# Mohammad Omar KIA



## tomahawk6 (27 Oct 2008)

http://news.bbc.co.uk/2/hi/south_asia/7692373.stm

A suspected US missile strike has killed 20 people, including a top Taleban commander, in north-west Pakistan, witnesses and officials say. 

Mohammad Omar was among the dead when the missile, reportedly fired by a pilotless US drone, hit a compound owned by him in South Waziristan. 

Omar fought with the Taleban in Afghanistan in the late 1990s. 

The US has launched many missile strikes from Afghanistan against suspected militant targets recently. 

The latest strike on Sunday night was launched at a compound owned by Mohammad Omar in Mandatta village in the troubled region of South Waziristan. 

Mohammad Omar was a close associate of the dead Taleban commander Nek Mohammed, who was killed in a suspected US strike in the area four years ago. 

Witnesses said that the missile strike completely destroyed Mohammed Omar's house, and partially damaged two neighbouring houses. 

Panic 

They said locals rushed to the targeted compounds to rescue the people inside and there was panic in the area after the attack. 

Local officials confirmed that 20 bodies had been dug up from the debris of the compound. 

Two others are reported to have been injured in the attack, they said. 

The US has made no comment. 

The attack comes three days after a missile attack in Dande Darpakhel area of North Waziristan area killed seven students of a religious school. 

Over a month ago, US troops conducted a ground operation in the Musa Nikah area of South Waziristan area in which more than 15 people were killed. 

In recent weeks the United States has launched many missile strikes against suspected militant targets in the Afghan border region. 

Washington says the strikes are used against militant targets, but correspondents say that intelligence failures have sometimes led to civilian casualties. 

Figures compiled by the BBC Urdu service show that some 80 people have been killed in a number of suspected US missile strikes in South and North Waziristan region over the past month. 

The United States rarely confirms or denies such attacks. 

Tensions between the US and Pakistan have increased over the issue of cross-border incursions against militants by American forces based in Afghanistan. 

Pakistani President Asif Ali Zardari has said he will not tolerate violations of his country's territory. 

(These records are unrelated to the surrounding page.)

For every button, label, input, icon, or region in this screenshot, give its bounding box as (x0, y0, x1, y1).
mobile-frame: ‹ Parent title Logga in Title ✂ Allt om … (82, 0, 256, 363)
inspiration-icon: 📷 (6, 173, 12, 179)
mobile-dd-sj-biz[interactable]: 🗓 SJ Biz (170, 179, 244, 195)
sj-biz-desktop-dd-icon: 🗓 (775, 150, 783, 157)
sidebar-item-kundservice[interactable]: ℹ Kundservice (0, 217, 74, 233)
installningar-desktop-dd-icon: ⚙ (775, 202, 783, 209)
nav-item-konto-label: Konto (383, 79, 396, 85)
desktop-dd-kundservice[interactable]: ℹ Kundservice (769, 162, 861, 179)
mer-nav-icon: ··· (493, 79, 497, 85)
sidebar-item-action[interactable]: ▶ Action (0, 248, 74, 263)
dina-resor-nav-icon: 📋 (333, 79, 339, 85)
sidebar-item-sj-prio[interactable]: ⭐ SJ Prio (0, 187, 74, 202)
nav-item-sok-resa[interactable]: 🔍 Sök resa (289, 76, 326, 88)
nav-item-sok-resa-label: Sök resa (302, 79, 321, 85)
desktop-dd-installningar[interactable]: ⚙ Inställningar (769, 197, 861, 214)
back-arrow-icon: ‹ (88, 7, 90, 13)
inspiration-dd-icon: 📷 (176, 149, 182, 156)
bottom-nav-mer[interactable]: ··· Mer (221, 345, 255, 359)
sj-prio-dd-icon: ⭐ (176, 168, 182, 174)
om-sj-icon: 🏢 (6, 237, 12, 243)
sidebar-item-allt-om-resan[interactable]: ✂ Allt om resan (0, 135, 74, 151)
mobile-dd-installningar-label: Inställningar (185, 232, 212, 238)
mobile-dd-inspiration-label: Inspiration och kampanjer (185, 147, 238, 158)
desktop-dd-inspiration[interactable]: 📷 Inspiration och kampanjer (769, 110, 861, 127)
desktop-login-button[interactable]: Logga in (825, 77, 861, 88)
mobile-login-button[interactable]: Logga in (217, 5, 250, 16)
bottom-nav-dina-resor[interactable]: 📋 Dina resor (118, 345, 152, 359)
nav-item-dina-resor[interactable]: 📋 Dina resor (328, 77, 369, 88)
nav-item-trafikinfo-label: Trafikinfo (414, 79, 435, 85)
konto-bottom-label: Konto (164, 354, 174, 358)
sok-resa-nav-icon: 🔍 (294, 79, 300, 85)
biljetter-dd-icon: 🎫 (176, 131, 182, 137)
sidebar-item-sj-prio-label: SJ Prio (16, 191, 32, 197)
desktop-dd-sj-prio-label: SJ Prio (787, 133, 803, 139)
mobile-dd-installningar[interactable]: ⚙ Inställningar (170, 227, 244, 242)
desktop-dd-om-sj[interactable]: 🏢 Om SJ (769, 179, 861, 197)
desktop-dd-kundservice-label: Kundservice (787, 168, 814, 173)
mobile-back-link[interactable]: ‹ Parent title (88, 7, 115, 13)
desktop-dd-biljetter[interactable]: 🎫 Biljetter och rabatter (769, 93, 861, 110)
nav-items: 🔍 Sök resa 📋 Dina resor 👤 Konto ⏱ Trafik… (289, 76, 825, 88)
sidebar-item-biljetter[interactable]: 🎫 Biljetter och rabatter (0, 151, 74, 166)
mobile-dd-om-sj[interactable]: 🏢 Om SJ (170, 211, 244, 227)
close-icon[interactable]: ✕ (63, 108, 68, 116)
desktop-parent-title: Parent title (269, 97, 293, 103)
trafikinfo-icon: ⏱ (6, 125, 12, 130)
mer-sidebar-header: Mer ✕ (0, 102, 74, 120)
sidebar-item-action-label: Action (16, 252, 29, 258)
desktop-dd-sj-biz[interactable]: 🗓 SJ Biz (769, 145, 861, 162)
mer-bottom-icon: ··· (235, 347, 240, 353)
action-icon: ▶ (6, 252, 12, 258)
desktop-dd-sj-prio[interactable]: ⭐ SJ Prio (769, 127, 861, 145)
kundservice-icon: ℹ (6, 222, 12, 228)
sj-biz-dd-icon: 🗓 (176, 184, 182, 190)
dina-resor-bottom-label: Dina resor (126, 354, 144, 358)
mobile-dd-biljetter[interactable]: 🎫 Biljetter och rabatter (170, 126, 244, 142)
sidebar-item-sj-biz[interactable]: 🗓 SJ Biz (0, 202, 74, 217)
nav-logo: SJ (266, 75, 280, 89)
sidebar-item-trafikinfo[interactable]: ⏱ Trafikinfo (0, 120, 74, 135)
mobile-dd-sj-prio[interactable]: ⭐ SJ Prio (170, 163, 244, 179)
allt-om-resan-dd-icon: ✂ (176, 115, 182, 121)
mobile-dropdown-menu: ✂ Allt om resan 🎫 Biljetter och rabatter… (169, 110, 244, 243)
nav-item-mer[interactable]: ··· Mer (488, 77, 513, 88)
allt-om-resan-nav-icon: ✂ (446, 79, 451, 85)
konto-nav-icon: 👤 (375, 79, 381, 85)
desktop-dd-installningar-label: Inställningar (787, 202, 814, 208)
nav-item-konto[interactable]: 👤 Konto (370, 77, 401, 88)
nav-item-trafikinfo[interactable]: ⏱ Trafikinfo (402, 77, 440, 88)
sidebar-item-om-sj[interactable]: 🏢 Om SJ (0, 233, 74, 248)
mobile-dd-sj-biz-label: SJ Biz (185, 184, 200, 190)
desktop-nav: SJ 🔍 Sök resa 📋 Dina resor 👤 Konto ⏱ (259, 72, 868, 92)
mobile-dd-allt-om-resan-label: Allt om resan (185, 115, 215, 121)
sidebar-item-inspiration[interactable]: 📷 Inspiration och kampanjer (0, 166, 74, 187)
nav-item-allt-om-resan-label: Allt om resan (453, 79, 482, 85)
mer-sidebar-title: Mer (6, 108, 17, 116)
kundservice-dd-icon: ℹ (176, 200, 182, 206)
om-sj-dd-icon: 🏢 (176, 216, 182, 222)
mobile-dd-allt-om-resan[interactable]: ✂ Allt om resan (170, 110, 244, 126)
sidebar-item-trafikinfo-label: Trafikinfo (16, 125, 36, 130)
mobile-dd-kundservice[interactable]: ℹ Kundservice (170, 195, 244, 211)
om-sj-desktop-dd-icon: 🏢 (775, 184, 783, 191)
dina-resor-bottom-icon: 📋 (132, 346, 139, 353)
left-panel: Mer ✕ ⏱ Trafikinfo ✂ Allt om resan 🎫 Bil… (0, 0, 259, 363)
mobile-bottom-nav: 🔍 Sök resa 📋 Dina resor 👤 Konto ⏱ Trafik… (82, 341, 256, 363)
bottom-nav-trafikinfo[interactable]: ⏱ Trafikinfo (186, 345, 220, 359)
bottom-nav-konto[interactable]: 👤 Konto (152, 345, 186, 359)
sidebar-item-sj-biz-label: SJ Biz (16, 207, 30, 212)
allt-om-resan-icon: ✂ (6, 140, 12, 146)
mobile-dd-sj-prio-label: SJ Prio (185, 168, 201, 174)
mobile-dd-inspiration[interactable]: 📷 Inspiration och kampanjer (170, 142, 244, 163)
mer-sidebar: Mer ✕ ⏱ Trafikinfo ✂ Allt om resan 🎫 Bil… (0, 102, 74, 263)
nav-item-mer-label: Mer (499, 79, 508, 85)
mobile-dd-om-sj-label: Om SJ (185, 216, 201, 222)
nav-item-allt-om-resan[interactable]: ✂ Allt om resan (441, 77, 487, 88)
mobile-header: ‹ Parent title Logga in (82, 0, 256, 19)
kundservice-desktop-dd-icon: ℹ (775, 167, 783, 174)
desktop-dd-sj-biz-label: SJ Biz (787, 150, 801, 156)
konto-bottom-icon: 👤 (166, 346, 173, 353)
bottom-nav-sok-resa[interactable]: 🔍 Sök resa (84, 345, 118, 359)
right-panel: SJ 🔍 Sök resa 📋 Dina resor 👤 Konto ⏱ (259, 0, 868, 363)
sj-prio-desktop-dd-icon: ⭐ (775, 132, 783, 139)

The US state department has affirmed "its support for Pakistan's sovereignty, independence, unity and territorial integrity".


----------



## muffin (27 Oct 2008)

Funny that Canadian Press isn't saying that Mohammad Omar was killed...

http://www.cbc.ca/world/story/2008/10/27/pakistan.html

http://www.ctv.ca/servlet/ArticleNews/story/CTVNews/20081027/air_strike_081027/20081027?hub=World


----------



## OldSolduer (27 Oct 2008)

Is this the infamous Mullah Omar?


----------



## muffin (27 Oct 2008)

Would be the same yes


----------



## OldSolduer (27 Oct 2008)

Thank you very much. I will wait for confirmation for this "man's" death before I celebrate too much.


----------



## Fusaki (27 Oct 2008)

Here's the latest from the Long War Journal. Mullah Omar's death is unconfirmed, but it looks like they got another guy, Haji Omar Khan.

http://www.longwarjournal.org/archives/2008/10/senior_taliban_comma.php



> A senior Taliban commander has been reported to have been killed in Sunday's airstrike in South Waziristan.
> 
> Haji Omar Khan, a senior Taliban leader in South Waziristan who strong ties to Mullah Omar, is said to have been killed in the strike that is believed to have killed an estimated 16 to 20 people, including "foreigners." Omar's death has not been confirmed, and the Taliban have yet to release any statement acknowledging his death.
> 
> ...


----------



## OldSolduer (27 Oct 2008)

Good. Go get some more. Thanks to whoever fired the missile that got this S0B.


----------



## Mike Baker (28 Oct 2008)

OldSolduer said:
			
		

> Good. Go get some more. Thanks to whoever fired the missile that got this S0B.


Amen to that! Good job folks! Let's go get some more of these scum bags.


Beav


----------



## SupersonicMax (28 Oct 2008)

Sorry for the tangent, but this question is itching me.  What's the difference between Taliban and Taleban.  Just a different way of writing it or is there a difference (meaning or grammatical)?


----------



## OldSolduer (28 Oct 2008)

Max, to me a terrorist is a terrorist. Spelling don't matter......kill them, and convert the hangarounds.


----------



## tomahawk6 (28 Oct 2008)

Just spelling differences Max.


----------



## twistedcables (29 Oct 2008)

Taliban and Taleban - spelling differences.  

Origin: "Talib" meaning, "one who seeks something".  Most commonly used as the definition of "student" because a student seeks knowledge.

"Taliban" means two students.  In technical grammatical terms, it is the dual nominative form of the noun.

"two students" (Taliban): Comes from the story of two students from a Madrasah (which means "place of study" in Arabic) who took revenge on a local warlord for allegedly sexually molesting a local girl by hanging him publicly.

The "Taliban" as a group then swept to power in 1995.


----------